TASK STATEMENT
Would you please restate the data exactly as it stands, apart from the pictures?

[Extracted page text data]

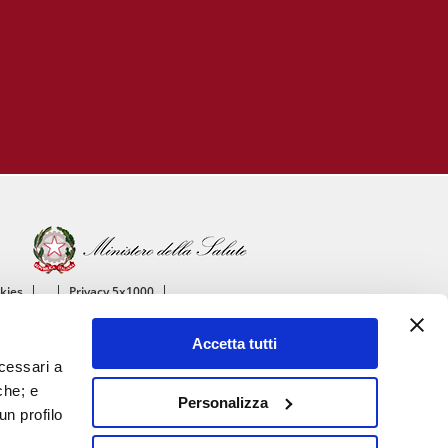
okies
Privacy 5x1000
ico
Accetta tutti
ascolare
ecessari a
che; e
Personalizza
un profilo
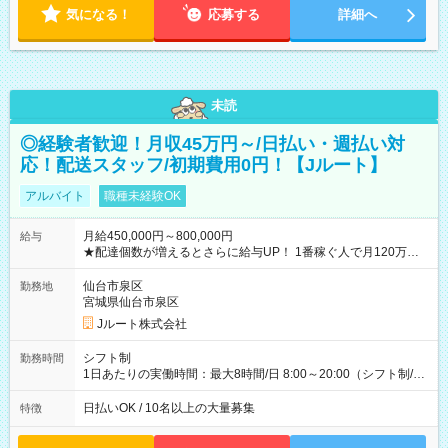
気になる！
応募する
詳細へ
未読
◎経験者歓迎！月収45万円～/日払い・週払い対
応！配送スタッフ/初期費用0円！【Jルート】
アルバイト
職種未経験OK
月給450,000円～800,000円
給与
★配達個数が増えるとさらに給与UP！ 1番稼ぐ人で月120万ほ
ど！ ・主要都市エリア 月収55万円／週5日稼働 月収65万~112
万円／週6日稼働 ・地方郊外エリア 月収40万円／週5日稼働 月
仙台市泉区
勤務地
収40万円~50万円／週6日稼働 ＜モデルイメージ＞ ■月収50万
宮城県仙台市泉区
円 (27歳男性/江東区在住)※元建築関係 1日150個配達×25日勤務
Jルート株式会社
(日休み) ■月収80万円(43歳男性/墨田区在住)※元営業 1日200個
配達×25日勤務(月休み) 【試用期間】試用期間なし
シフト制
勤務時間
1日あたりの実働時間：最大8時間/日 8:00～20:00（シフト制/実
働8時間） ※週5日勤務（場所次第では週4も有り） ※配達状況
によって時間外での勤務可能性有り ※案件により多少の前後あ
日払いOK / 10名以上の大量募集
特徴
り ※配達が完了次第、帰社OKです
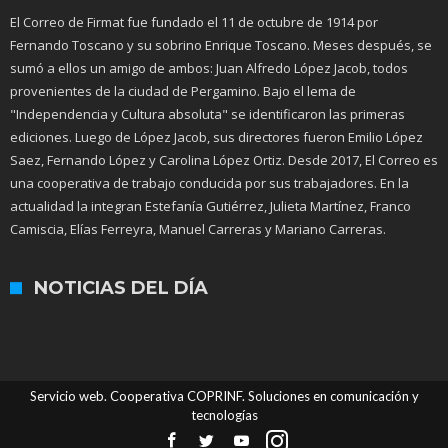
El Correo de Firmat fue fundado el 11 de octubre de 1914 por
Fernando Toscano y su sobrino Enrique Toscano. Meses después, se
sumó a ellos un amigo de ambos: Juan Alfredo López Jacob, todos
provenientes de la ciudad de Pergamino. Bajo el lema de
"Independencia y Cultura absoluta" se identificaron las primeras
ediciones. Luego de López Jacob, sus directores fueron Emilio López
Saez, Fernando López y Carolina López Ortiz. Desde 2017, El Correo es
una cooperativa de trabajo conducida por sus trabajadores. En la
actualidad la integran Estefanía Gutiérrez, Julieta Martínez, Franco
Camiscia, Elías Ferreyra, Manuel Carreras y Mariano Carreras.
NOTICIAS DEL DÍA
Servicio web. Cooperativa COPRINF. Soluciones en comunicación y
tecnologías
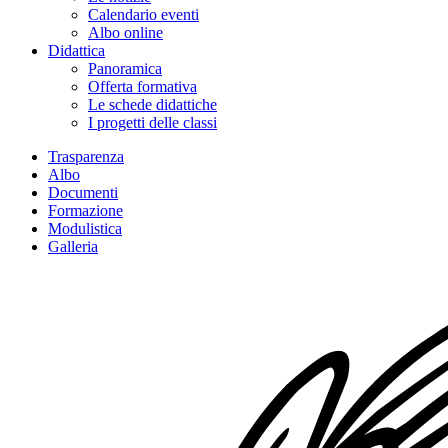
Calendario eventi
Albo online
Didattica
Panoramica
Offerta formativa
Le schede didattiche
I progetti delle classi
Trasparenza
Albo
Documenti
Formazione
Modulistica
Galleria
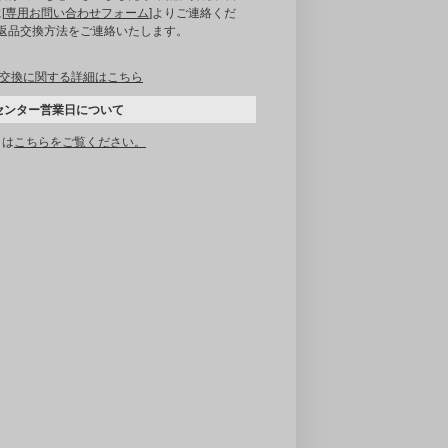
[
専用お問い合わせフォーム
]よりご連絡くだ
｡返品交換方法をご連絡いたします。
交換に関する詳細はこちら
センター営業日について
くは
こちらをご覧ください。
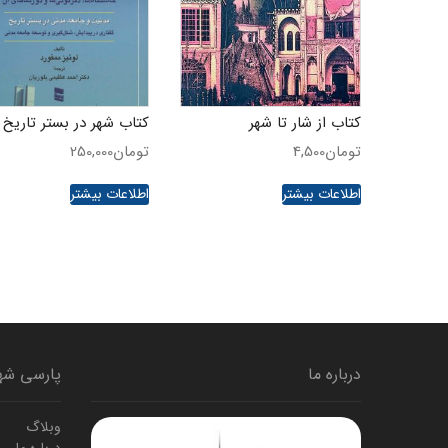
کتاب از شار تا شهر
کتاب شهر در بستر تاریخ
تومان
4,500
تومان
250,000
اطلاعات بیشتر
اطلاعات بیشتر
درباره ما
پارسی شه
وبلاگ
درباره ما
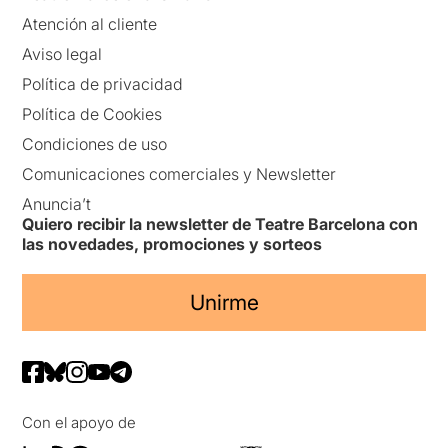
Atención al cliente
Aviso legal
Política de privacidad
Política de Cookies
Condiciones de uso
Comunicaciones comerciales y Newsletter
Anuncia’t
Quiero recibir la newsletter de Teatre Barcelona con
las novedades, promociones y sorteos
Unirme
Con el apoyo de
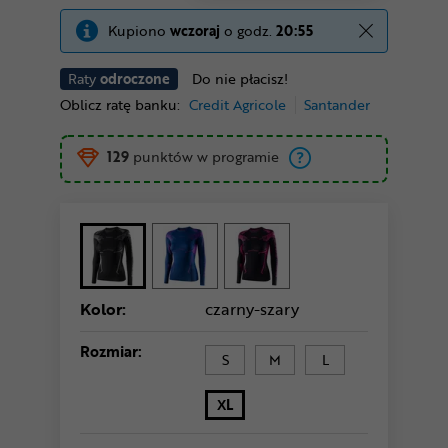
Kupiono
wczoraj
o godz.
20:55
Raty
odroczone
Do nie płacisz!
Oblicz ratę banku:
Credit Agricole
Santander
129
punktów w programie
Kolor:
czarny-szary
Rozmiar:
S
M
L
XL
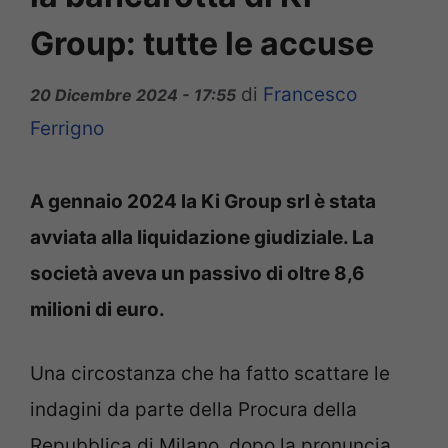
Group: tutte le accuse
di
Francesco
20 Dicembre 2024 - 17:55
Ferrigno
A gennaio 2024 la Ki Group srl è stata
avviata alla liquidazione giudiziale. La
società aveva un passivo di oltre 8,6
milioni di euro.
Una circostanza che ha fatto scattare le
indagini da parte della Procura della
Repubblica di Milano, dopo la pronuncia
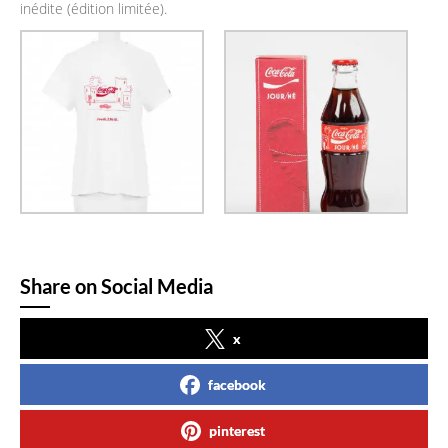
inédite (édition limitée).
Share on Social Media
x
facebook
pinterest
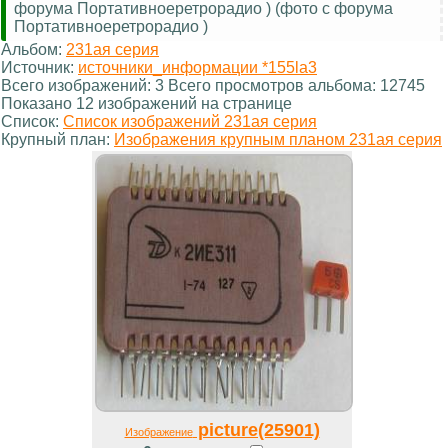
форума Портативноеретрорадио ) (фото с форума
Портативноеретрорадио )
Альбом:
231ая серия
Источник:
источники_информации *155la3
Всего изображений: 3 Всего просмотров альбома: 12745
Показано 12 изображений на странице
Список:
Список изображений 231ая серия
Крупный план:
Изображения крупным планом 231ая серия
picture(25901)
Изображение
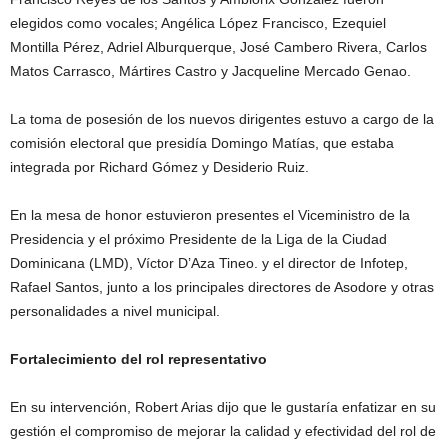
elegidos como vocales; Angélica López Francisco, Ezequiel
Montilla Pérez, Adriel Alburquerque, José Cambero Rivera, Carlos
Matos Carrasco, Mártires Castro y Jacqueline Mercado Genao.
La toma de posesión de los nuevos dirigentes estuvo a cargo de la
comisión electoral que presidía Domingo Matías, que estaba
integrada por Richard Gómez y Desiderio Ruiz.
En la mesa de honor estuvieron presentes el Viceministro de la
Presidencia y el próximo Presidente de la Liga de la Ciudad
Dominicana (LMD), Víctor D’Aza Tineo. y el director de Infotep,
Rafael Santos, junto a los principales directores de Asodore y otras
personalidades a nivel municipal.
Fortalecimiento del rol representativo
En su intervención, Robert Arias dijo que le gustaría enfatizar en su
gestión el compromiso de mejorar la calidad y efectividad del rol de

TASK SOLUTION
okies
Privacy 5x1000
ico
Accetta tutti
ascolare
ecessari a
che; e
Personalizza
un profilo
気になる！
応募する
詳細へ
未読
◎経験者歓迎！月収45万円～/日払い・週払い対
応！配送スタッフ/初期費用0円！【Jルート】
アルバイト
職種未経験OK
月給450,000円～800,000円
給与
★配達個数が増えるとさらに給与UP！ 1番稼ぐ人で月120万ほ
ど！ ・主要都市エリア 月収55万円／週5日稼働 月収65万~112
万円／週6日稼働 ・地方郊外エリア 月収40万円／週5日稼働 月
仙台市泉区
勤務地
収40万円~50万円／週6日稼働 ＜モデルイメージ＞ ■月収50万
宮城県仙台市泉区
円 (27歳男性/江東区在住)※元建築関係 1日150個配達×25日勤務
Jルート株式会社
(日休み) ■月収80万円(43歳男性/墨田区在住)※元営業 1日200個
配達×25日勤務(月休み) 【試用期間】試用期間なし
シフト制
勤務時間
1日あたりの実働時間：最大8時間/日 8:00～20:00（シフト制/実
働8時間） ※週5日勤務（場所次第では週4も有り） ※配達状況
によって時間外での勤務可能性有り ※案件により多少の前後あ
日払いOK / 10名以上の大量募集
特徴
り ※配達が完了次第、帰社OKです
El Correo de Firmat fue fundado el 11 de octubre de 1914 por
Fernando Toscano y su sobrino Enrique Toscano. Meses después, se
sumó a ellos un amigo de ambos: Juan Alfredo López Jacob, todos
provenientes de la ciudad de Pergamino. Bajo el lema de
"Independencia y Cultura absoluta" se identificaron las primeras
ediciones. Luego de López Jacob, sus directores fueron Emilio López
Saez, Fernando López y Carolina López Ortiz. Desde 2017, El Correo es
una cooperativa de trabajo conducida por sus trabajadores. En la
actualidad la integran Estefanía Gutiérrez, Julieta Martínez, Franco
Camiscia, Elías Ferreyra, Manuel Carreras y Mariano Carreras.
NOTICIAS DEL DÍA
Servicio web. Cooperativa COPRINF. Soluciones en comunicación y
tecnologías
Calendario eventi
Albo online
Didattica
Panoramica
Offerta formativa
Le schede didattiche
I progetti delle classi
Trasparenza
Albo
Documenti
Formazione
Modulistica
Galleria
[
専用お問い合わせフォーム
]よりご連絡くだ
｡返品交換方法をご連絡いたします。
交換に関する詳細はこちら
センター営業日について
くは
こちらをご覧ください。
کتاب از شار تا شهر
کتاب شهر در بستر تاریخ
تومان
4,500
تومان
250,000
اطلاعات بیشتر
اطلاعات بیشتر
درباره ما
پارسی شه
وبلاگ
درباره ما
Atención al cliente
Aviso legal
Política de privacidad
Política de Cookies
Condiciones de uso
Comunicaciones comerciales y Newsletter
Anuncia’t
Quiero recibir la newsletter de Teatre Barcelona con
las novedades, promociones y sorteos
Unirme
Con el apoyo de
Kupiono
wczoraj
o godz.
20:55
Raty
odroczone
Do nie płacisz!
Oblicz ratę banku:
Credit Agricole
Santander
129
punktów w programie
Kolor:
czarny-szary
Rozmiar:
S
M
L
XL
Group: tutte le accuse
di
Francesco
20 Dicembre 2024 - 17:55
Ferrigno
A gennaio 2024 la Ki Group srl è stata
avviata alla liquidazione giudiziale. La
società aveva un passivo di oltre 8,6
milioni di euro.
Una circostanza che ha fatto scattare le
indagini da parte della Procura della
Repubblica di Milano, dopo la pronuncia
inédite (édition limitée).
Share on Social Media
x
facebook
pinterest
форума Портативноеретрорадио ) (фото с форума
Портативноеретрорадио )
Альбом:
231ая серия
Источник:
источники_информации *155la3
Всего изображений: 3 Всего просмотров альбома: 12745
Показано 12 изображений на странице
Список:
Список изображений 231ая серия
Крупный план:
Изображения крупным планом 231ая серия
picture(25901)
Изображение
elegidos como vocales; Angélica López Francisco, Ezequiel
Montilla Pérez, Adriel Alburquerque, José Cambero Rivera, Carlos
Matos Carrasco, Mártires Castro y Jacqueline Mercado Genao.
La toma de posesión de los nuevos dirigentes estuvo a cargo de la
comisión electoral que presidía Domingo Matías, que estaba
integrada por Richard Gómez y Desiderio Ruiz.
En la mesa de honor estuvieron presentes el Viceministro de la
Presidencia y el próximo Presidente de la Liga de la Ciudad
Dominicana (LMD), Víctor D’Aza Tineo. y el director de Infotep,
Rafael Santos, junto a los principales directores de Asodore y otras
personalidades a nivel municipal.
Fortalecimiento del rol representativo
En su intervención, Robert Arias dijo que le gustaría enfatizar en su
gestión el compromiso de mejorar la calidad y efectividad del rol de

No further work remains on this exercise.